To do: For this exercise, print only the lines from the one containing "新着 (145, 16)" through the end of the material below, exactly as given.
┌────────
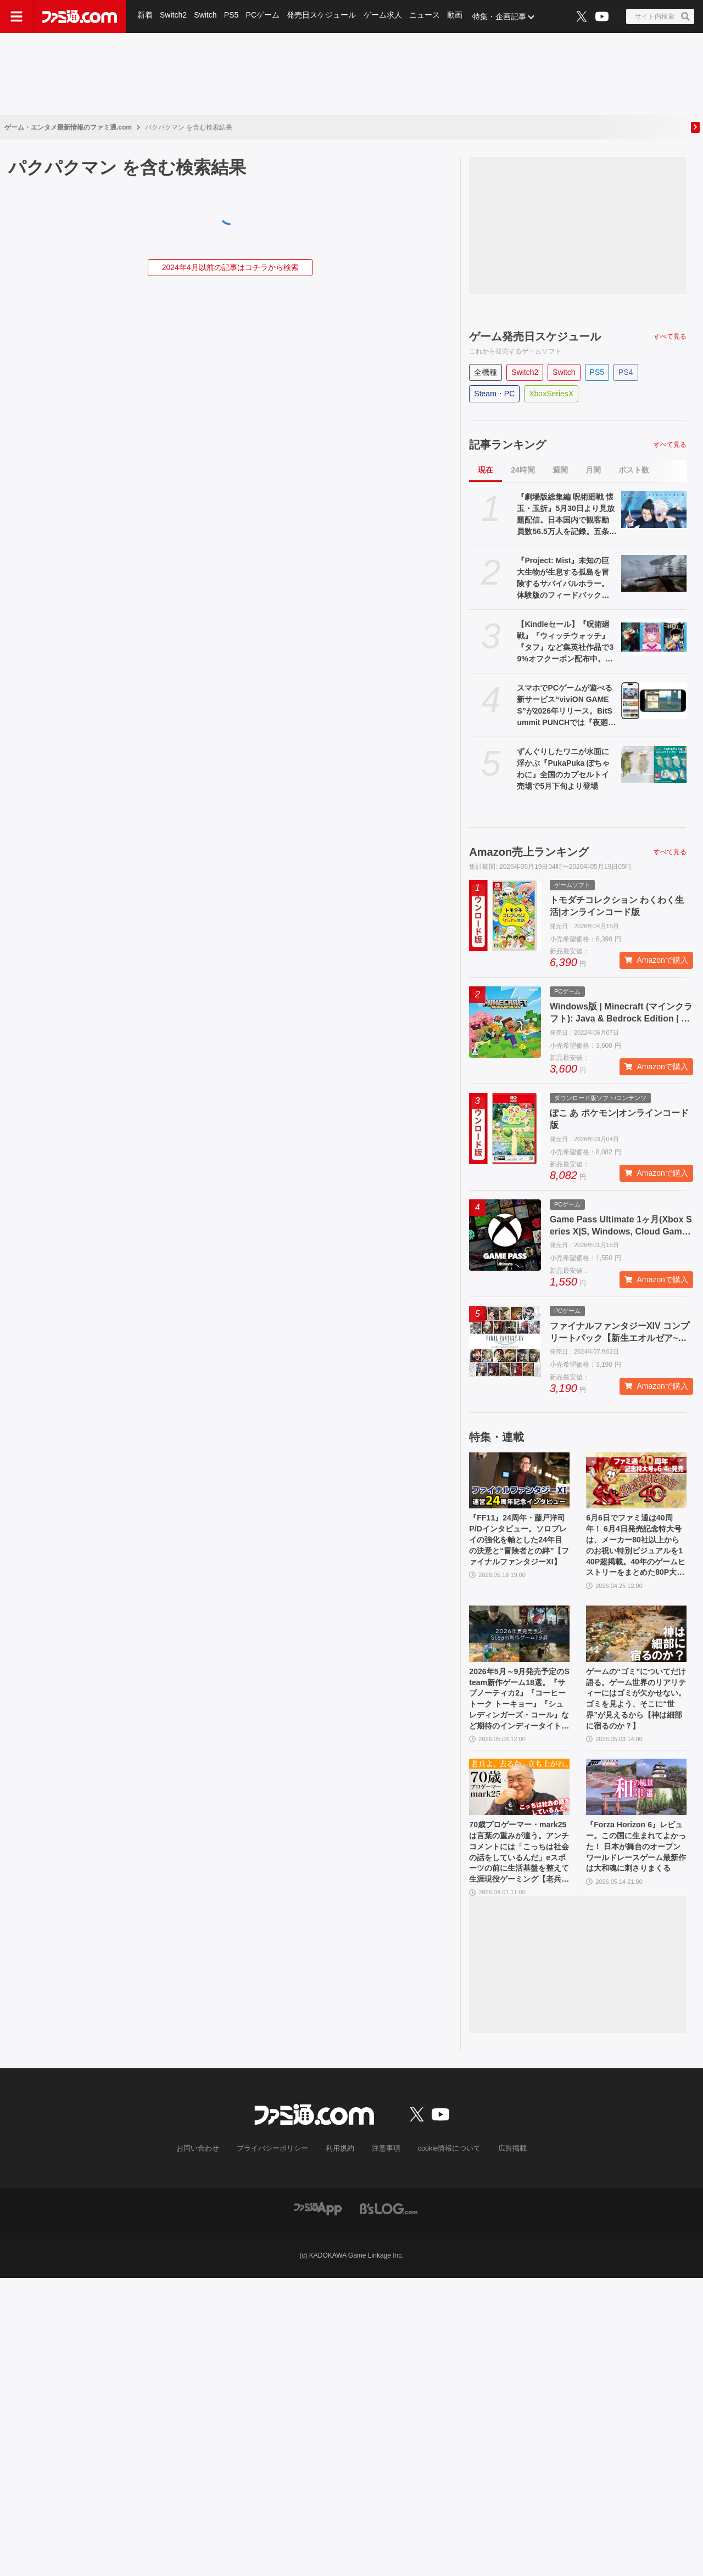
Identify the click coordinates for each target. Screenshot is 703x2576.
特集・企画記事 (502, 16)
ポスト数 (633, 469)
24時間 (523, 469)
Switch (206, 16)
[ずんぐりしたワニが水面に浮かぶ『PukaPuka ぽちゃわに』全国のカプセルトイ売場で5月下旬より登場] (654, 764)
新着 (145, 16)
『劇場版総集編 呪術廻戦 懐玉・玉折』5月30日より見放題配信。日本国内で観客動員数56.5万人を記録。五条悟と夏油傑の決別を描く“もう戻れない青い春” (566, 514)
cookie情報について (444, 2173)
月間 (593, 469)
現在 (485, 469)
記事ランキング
└────────
Written response:
新着 (145, 16)
『劇場版総集編 呪術廻戦 懐玉・玉折』5月30日より見放題配信。日本国内で観客動員数56.5万人を記録。五条悟と夏油傑の決別を描く“もう戻れない青い春” (566, 514)
cookie情報について (444, 2173)
月間 (593, 469)
現在 (485, 469)
記事ランキング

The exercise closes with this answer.